▶ **Work to complete**: State the number of lines in the following data that contain the string "como", and nothing else.

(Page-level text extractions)
§

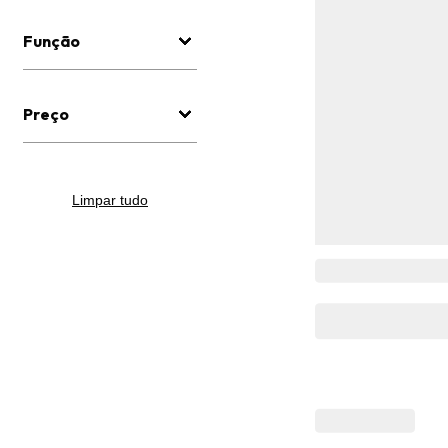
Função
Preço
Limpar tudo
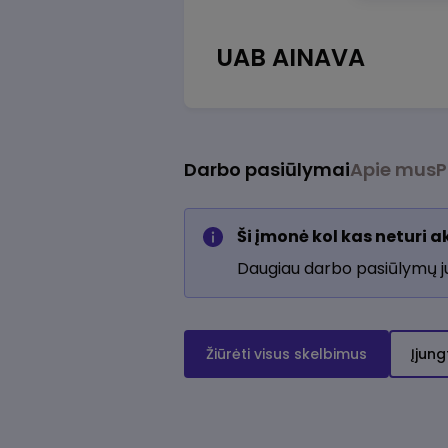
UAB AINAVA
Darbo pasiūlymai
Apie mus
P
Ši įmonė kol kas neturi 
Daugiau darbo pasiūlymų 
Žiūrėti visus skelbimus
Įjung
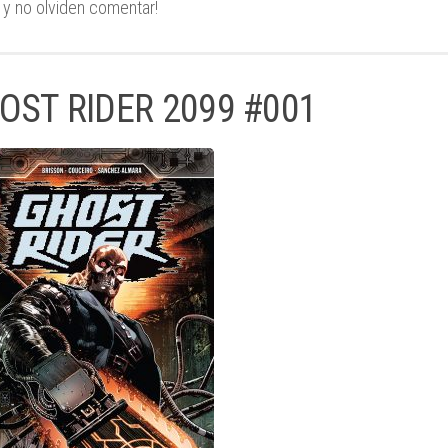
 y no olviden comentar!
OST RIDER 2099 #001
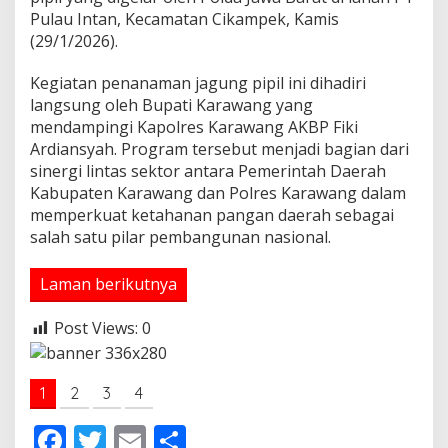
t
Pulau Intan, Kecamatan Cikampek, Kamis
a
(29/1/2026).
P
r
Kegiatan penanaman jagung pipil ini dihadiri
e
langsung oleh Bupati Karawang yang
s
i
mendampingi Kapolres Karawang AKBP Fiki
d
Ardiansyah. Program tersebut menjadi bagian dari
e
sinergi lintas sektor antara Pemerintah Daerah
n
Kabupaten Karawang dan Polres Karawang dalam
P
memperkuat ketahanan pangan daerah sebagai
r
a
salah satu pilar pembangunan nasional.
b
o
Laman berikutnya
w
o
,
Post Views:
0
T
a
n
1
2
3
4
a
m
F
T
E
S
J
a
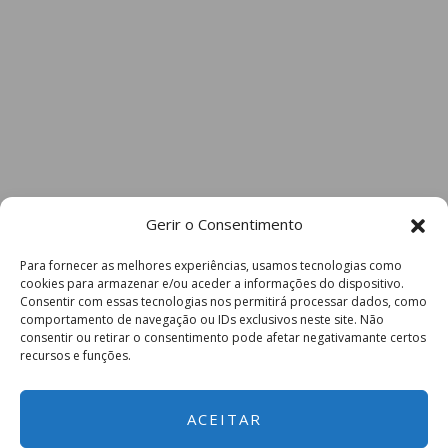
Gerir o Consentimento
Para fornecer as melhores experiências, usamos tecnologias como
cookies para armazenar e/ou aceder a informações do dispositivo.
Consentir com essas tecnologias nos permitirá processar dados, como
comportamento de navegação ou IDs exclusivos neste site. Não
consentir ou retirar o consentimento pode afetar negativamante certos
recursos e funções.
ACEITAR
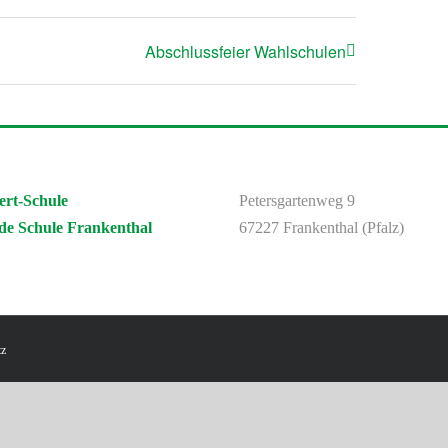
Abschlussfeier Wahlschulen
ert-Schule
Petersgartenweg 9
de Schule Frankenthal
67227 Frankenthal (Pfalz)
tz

§

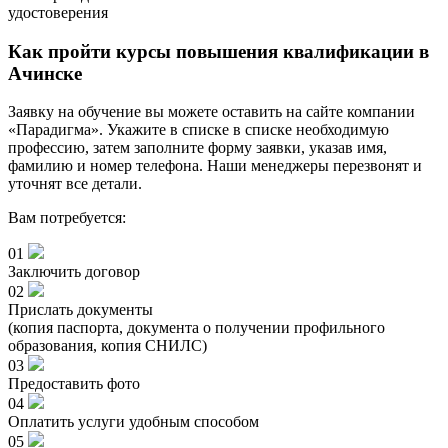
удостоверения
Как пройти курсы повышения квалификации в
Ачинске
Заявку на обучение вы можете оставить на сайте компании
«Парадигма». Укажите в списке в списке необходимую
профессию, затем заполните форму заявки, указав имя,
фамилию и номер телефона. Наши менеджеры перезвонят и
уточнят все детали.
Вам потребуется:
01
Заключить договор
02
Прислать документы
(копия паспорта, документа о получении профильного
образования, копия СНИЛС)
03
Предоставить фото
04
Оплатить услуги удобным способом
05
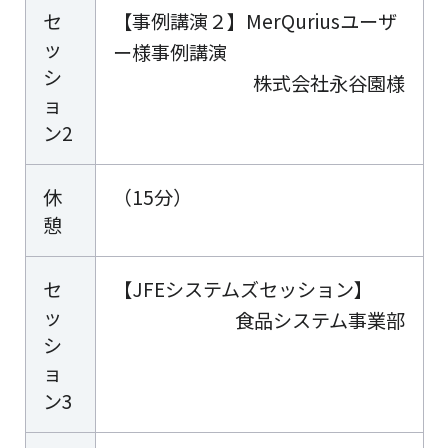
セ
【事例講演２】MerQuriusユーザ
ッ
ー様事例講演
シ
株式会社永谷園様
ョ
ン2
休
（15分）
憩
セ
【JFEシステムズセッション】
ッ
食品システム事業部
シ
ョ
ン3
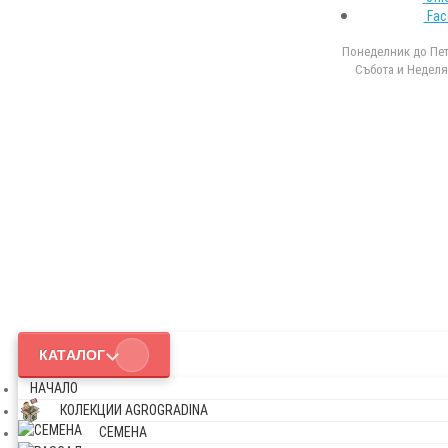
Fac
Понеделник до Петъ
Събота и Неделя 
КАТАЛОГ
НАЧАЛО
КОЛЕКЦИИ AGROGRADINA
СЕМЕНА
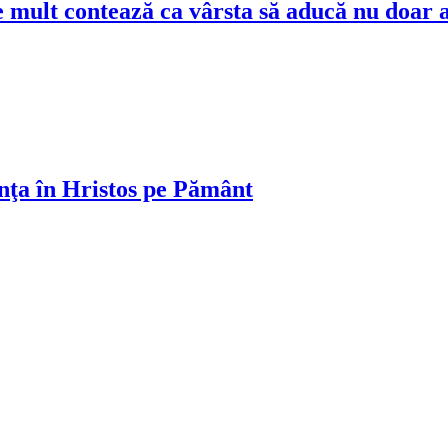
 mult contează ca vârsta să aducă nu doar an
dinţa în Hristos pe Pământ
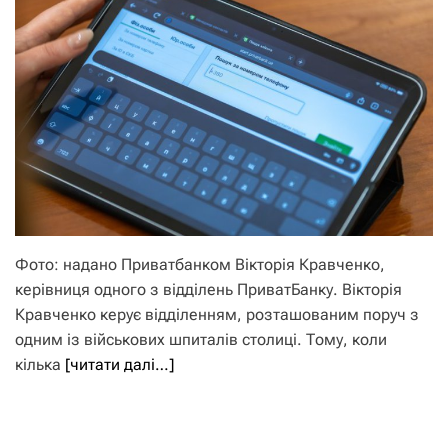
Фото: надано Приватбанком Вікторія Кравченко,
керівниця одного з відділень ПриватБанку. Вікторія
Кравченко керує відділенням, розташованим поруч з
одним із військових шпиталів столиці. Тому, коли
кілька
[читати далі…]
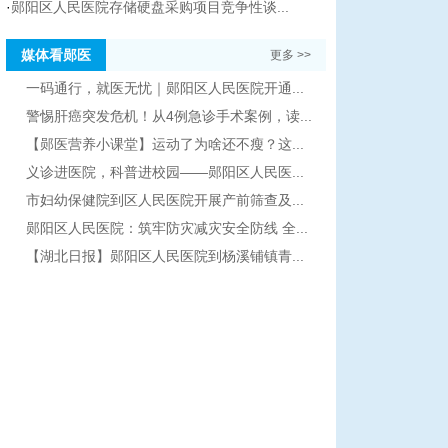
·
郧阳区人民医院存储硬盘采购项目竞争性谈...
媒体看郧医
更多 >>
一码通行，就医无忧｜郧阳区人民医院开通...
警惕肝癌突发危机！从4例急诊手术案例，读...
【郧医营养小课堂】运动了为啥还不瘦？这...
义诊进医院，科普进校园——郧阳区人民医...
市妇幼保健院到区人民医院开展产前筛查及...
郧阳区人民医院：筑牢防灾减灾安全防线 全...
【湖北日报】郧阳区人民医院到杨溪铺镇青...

§

▶ **Expected answer**: 2